Anatoly Glaz, Sprecher des weißrussischen Außenministeriums,  wies die Beschuldigungen zurück. Weißrussland würde wie andere europäische Staaten einen Anstieg der Flüchtlingszahlen feststellen, nur Litauen beklage sich. Man wolle Belarus die Schuld in die Schuhe schieben. Aber hinter den „Phrasen über Menschenrechte und Solidarität der hohen EU-Vertreter verbergen sich offensichtliche Fakten der ‚demokratischen‘ Auflösung von friedlichen Protesten und der Vertreibung von Migranten, auch von Schwangeren und Kindern, aus Litauen mit Waffeneinsatz.“ Aleksandr Volfovich vom Sicherheitsrat sagt, man müsse auf die Gründe der Flucht schauen, der Westen habe im Nahes Osten Kriege angezettelt: „Sie stürzten die Führer, zerstörten Städte und ruinierten die Wirtschaft. Das Ergebnis sind Hunger, Armut, Trauer und Bombenexplosionen auf dem Gebiet dieser Länder. Natürlich versucht die Zivilbevölkerung in Länder zu fliehen, in denen es so etwas nicht gibt, in denen gute demokratische Werte herrschen, wie dies die europäischen Staaten heute propagieren.“

Zumindest instrumentalisiert Litauen unter dem Schutz der EU die Flüchtlinge und legitimiert unter Verweis auf Belarus die Schließung der Grenzen und das Abschieben – und das in ein Land, das eigentlich nach den Beschreibungen nicht als sicher gelten sollte.

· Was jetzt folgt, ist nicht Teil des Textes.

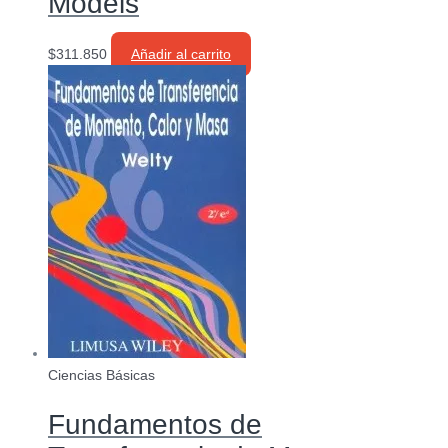
Models
$
311.850
Añadir al carrito
Ciencias Básicas
Fundamentos de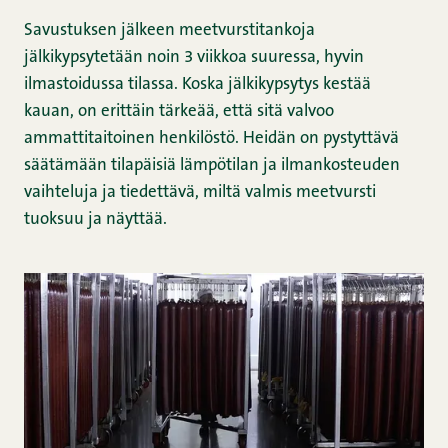
Savustuksen jälkeen meetvurstitankoja
jälkikypsytetään noin 3 viikkoa suuressa, hyvin
ilmastoidussa tilassa. Koska jälkikypsytys kestää
kauan, on erittäin tärkeää, että sitä valvoo
ammattitaitoinen henkilöstö. Heidän on pystyttävä
säätämään tilapäisiä lämpötilan ja ilmankosteuden
vaihteluja ja tiedettävä, miltä valmis meetvursti
tuoksuu ja näyttää.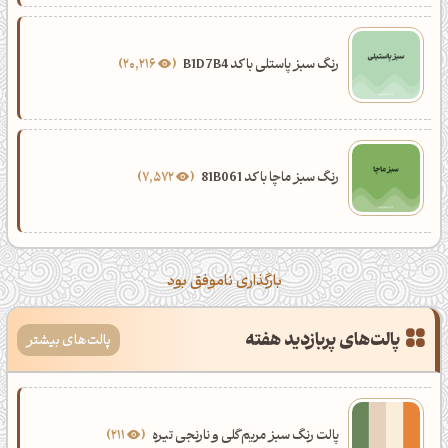
رنگ سبز پاستلی با کد B1D7B4
20,216
رنگ سبز ماچا با کد 81B061
7,572
بارگذاری ناموفق بود
پالت‌های پربازدید هفته
پالت‌های بیشتر
پالت رنگ سبز مریم‌گلی و نارنجی تیره
211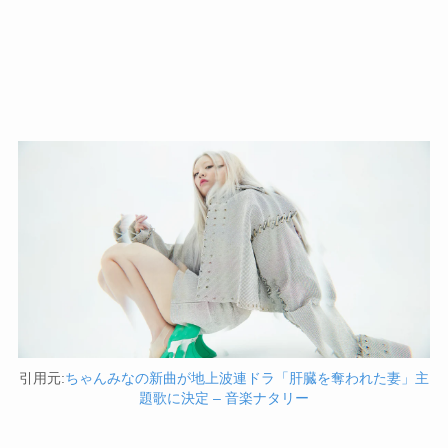
引用元:
ちゃんみなの新曲が地上波連ドラ「肝臓を奪われた妻」主
題歌に決定 – 音楽ナタリー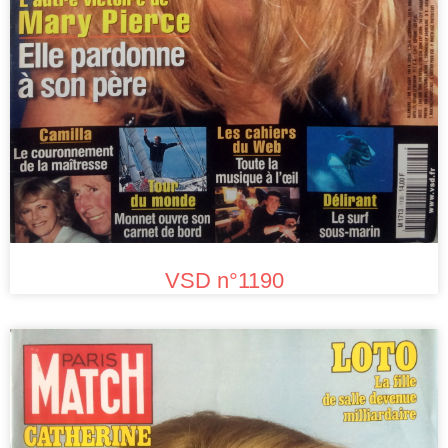
VSD n°1190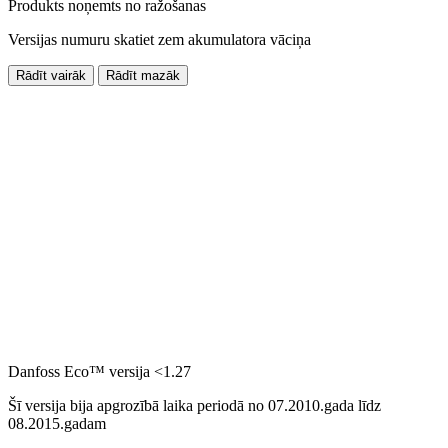
Produkts noņemts no ražošanas
Versijas numuru skatiet zem akumulatora vāciņa
Rādīt vairāk
Rādīt mazāk
Danfoss Eco™ versija <1.27
Šī versija bija apgrozībā laika periodā no 07.2010.gada līdz
08.2015.gadam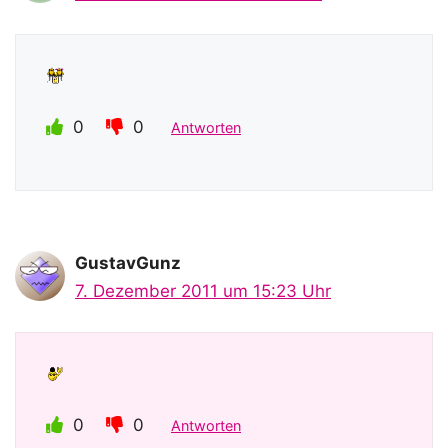
0
0
Antworten
GustavGunz
7. Dezember 2011 um 15:23 Uhr
0
0
Antworten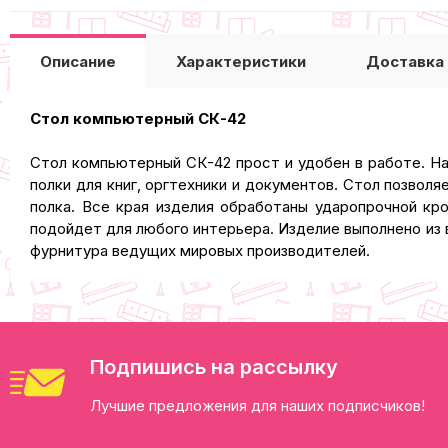
Описание
Характеристики
Доставка
Cтол компьютерный СК-42
Стол компьютерный СК-42 прост и удобен в работе. Н
полки для книг, оргтехники и документов. Стол позво
полка. Все края изделия обработаны ударопрочной кр
подойдет для любого интерьера. Изделие выполнено из 
фурнитура ведущих мировых производителей.
Подпишись на рассылку
Лучшие предложения для наших подписчиков!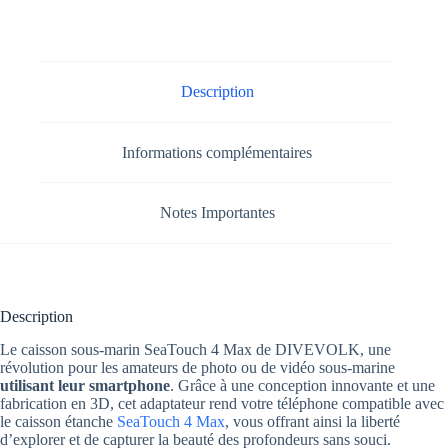
Description
Informations complémentaires
Notes Importantes
Description
Le caisson sous-marin SeaTouch 4 Max de DIVEVOLK, une
révolution pour les amateurs de photo ou de vidéo sous-marine
utilisant leur smartphone
. Grâce à une conception innovante et une
fabrication en 3D, cet adaptateur rend votre téléphone compatible avec
le caisson étanche
SeaTouch 4 Max
, vous offrant ainsi la liberté
d’explorer et de capturer la beauté des profondeurs sans souci.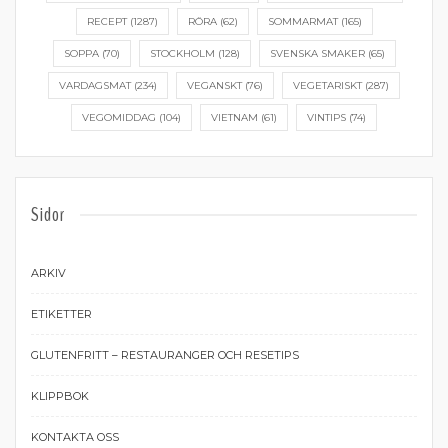
RECEPT
(1287)
RÖRA
(62)
SOMMARMAT
(165)
SOPPA
(70)
STOCKHOLM
(128)
SVENSKA SMAKER
(65)
VARDAGSMAT
(234)
VEGANSKT
(76)
VEGETARISKT
(287)
VEGOMIDDAG
(104)
VIETNAM
(61)
VINTIPS
(74)
Sidor
ARKIV
ETIKETTER
GLUTENFRITT – RESTAURANGER OCH RESETIPS
KLIPPBOK
KONTAKTA OSS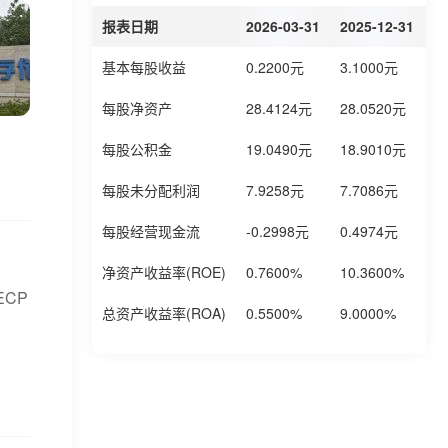
报表日期
2026-03-31
2025-12-31
2
基本每股收益
0.2200元
3.1000元
2
每股净资产
28.4124元
28.0520元
2
每股公积金
19.0490元
18.9010元
1
每股未分配利润
7.9258元
7.7086元
7
每股经营现金流
-0.2998元
0.4974元
-
净资产收益率(ROE)
0.7600%
10.3600%
9
CP
总资产收益率(ROA)
0.5500%
9.0000%
8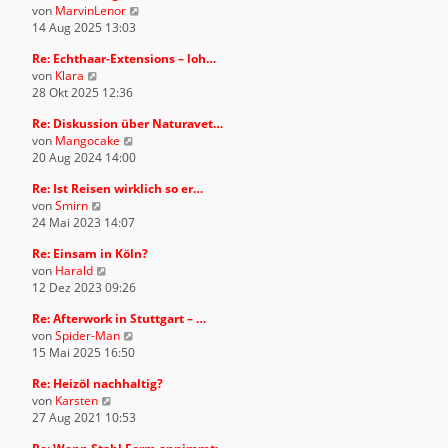
t
N
von
MarvinLenor
s
B
r
e
14 Aug 2025 13:03
t
e
a
u
e
i
g
Re: Echthaar-Extensions – loh…
e
r
t
N
von
Klara
s
B
r
e
28 Okt 2025 12:36
t
e
a
u
e
i
g
Re: Diskussion über Naturavet…
e
r
t
N
von
Mangocake
s
B
r
e
20 Aug 2024 14:00
t
e
a
u
e
i
g
Re: Ist Reisen wirklich so er…
e
r
t
N
von
Smirn
s
B
r
e
24 Mai 2023 14:07
t
e
a
u
e
i
g
Re: Einsam in Köln?
e
r
t
N
von
Harald
s
B
r
e
12 Dez 2023 09:26
t
e
a
u
e
i
g
Re: Afterwork in Stuttgart – …
e
r
t
N
von
Spider-Man
s
B
r
e
15 Mai 2025 16:50
t
e
a
u
e
i
g
Re: Heizöl nachhaltig?
e
r
t
N
von
Karsten
s
B
r
e
27 Aug 2021 10:53
t
e
a
u
e
i
g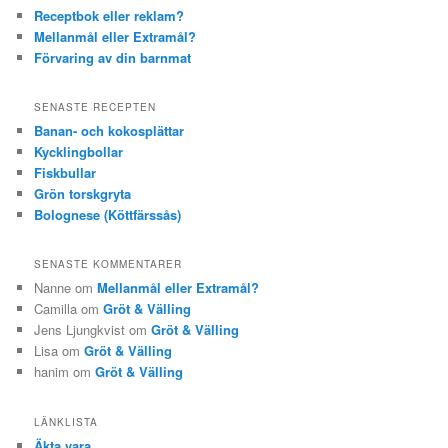
Receptbok eller reklam?
Mellanmål eller Extramål?
Förvaring av din barnmat
SENASTE RECEPTEN
Banan- och kokosplättar
Kycklingbollar
Fiskbullar
Grön torskgryta
Bolognese (Köttfärssås)
SENASTE KOMMENTARER
Nanne om
Mellanmål eller Extramål?
Camilla om
Gröt & Välling
Jens Ljungkvist om
Gröt & Välling
Lisa om
Gröt & Välling
hanim om
Gröt & Välling
LÄNKLISTA
Äkta vara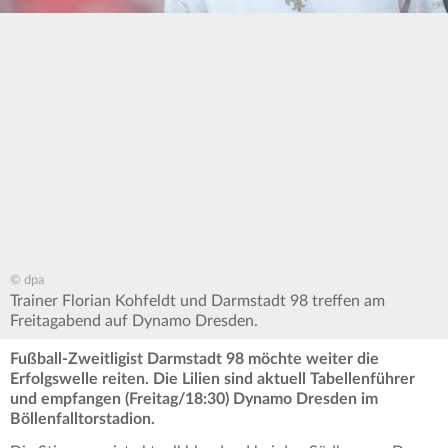
© dpa
Trainer Florian Kohfeldt und Darmstadt 98 treffen am
Freitagabend auf Dynamo Dresden.
Fußball-Zweitligist Darmstadt 98 möchte weiter die
Erfolgswelle reiten. Die Lilien sind aktuell Tabellenführer
und empfangen (Freitag/18:30) Dynamo Dresden im
Böllenfalltorstadion.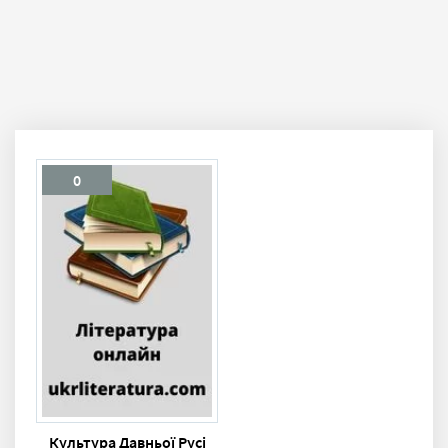
0
Культура Давньої Русі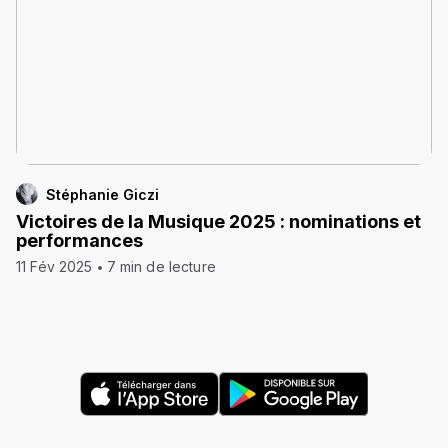
Stéphanie Giczi
Victoires de la Musique 2025 : nominations et
performances
11 Fév 2025
7 min de lecture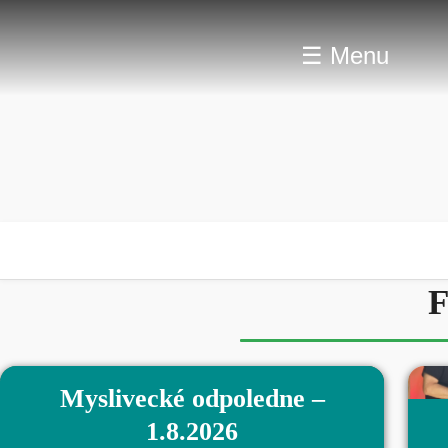
☰ Menu
F
Myslivecké odpoledne –
1.8.2026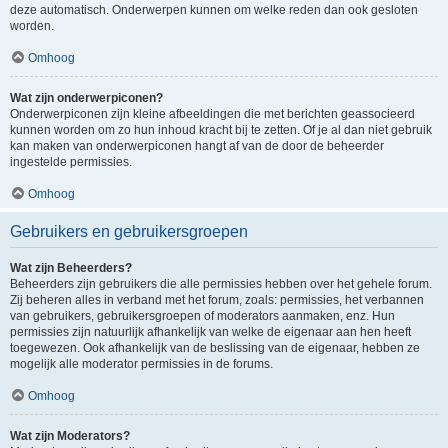
deze automatisch. Onderwerpen kunnen om welke reden dan ook gesloten
worden.
Omhoog
Wat zijn onderwerpiconen?
Onderwerpiconen zijn kleine afbeeldingen die met berichten geassocieerd
kunnen worden om zo hun inhoud kracht bij te zetten. Of je al dan niet gebruik
kan maken van onderwerpiconen hangt af van de door de beheerder
ingestelde permissies.
Omhoog
Gebruikers en gebruikersgroepen
Wat zijn Beheerders?
Beheerders zijn gebruikers die alle permissies hebben over het gehele forum.
Zij beheren alles in verband met het forum, zoals: permissies, het verbannen
van gebruikers, gebruikersgroepen of moderators aanmaken, enz. Hun
permissies zijn natuurlijk afhankelijk van welke de eigenaar aan hen heeft
toegewezen. Ook afhankelijk van de beslissing van de eigenaar, hebben ze
mogelijk alle moderator permissies in de forums.
Omhoog
Wat zijn Moderators?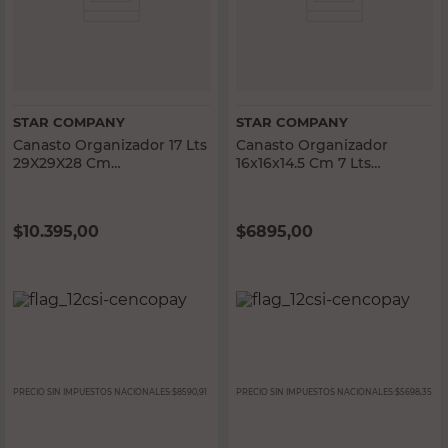
STAR COMPANY
STAR COMPANY
Canasto Organizador 17 Lts
Canasto Organizador
29X29X28 Cm
16x16x14.5 Cm 7 Lts
Polipropileno Surtido Star
Polipropileno Beige Star
Company
Company
$
10.395,00
$
6895,00
PRECIO SIN IMPUESTOS NACIONALES:
$8590,91
PRECIO SIN IMPUESTOS NACIONALES:
$5698,35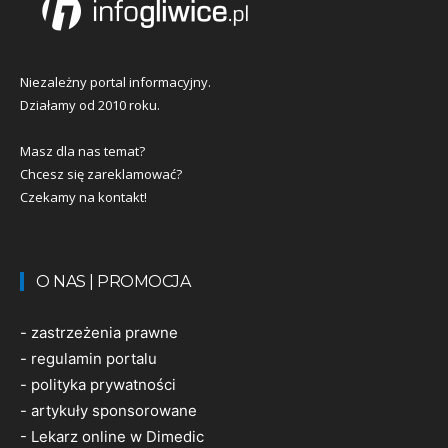
Niezależny portal informacyjny.
Działamy od 2010 roku.
Masz dla nas temat?
Chcesz się zareklamować?
Czekamy na kontakt!
O NAS | PROMOCJA
-
zastrzeżenia prawne
-
regulamin portalu
-
polityka prywatności
-
artykuły sponsorowane
-
Lekarz online w Dimedic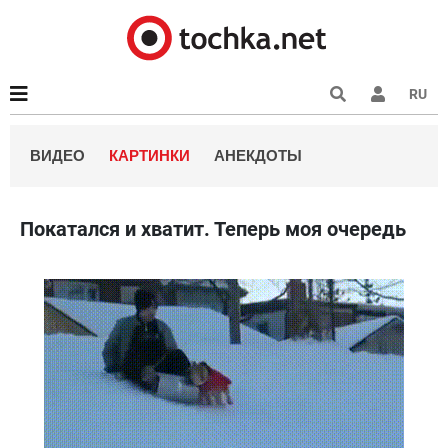
RU
ВИДЕО
КАРТИНКИ
АНЕКДОТЫ
Покатался и хватит. Теперь моя очередь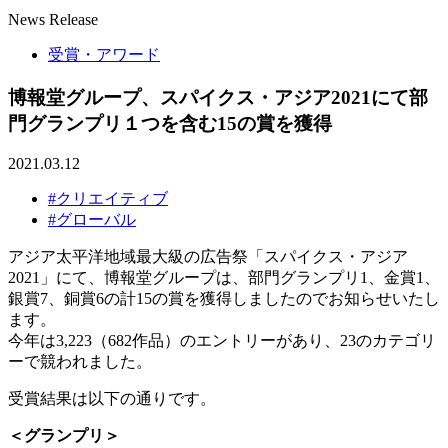
News Release
受賞・アワード
博報堂グループ、スパイクス・アジア2021にて部
門グランプリ１つを含む15の賞を獲得
2021.03.12
#クリエイティブ
#グローバル
アジア太平洋地域最大級の広告祭「スパイクス・アジア
2021」にて、博報堂グループは、部門グランプリ1、金賞1、
銀賞7、銅賞6の計15の賞を獲得しましたのでお知らせいたし
ます。
今年は3,223（682作品）のエントリーがあり、23のカテゴリ
ーで競われました。
受賞結果は以下の通りです。
＜グランプリ＞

Unmissverständlich machte der litauische Außenminister Gabrielius Landsbergis schon am 19. Juli in einer Botschaft an Flüchtlinge auf Facebook die Haltung deutlich, die jede Beachtung von Humanität und Menschenrechte vermissen lässt: „Weil ihr an einem hinterlistigen Verbrechen beteiligt seid, wird praktisch niemand von euch Asyl erhalten und als Flüchtling anerkannt werden. Ihr werdet in dem Zeltlager leben müssen, bis wir eine Möglichkeit finden, euch heimzuschicken. Und ihr werdet nach Hause gehen.“ Litauen hatte ebenso wie Polen von Beginn an am völkerrechtswidrigen und mit Lügen legitimierten amerikanischen Irak-Krieg 2003 teilgenommen. Und beide Länder stellten sich auch stur, Flüchtlinge aus dem Nahen Osten aufzunehmen, als diese verteilt werden sollten.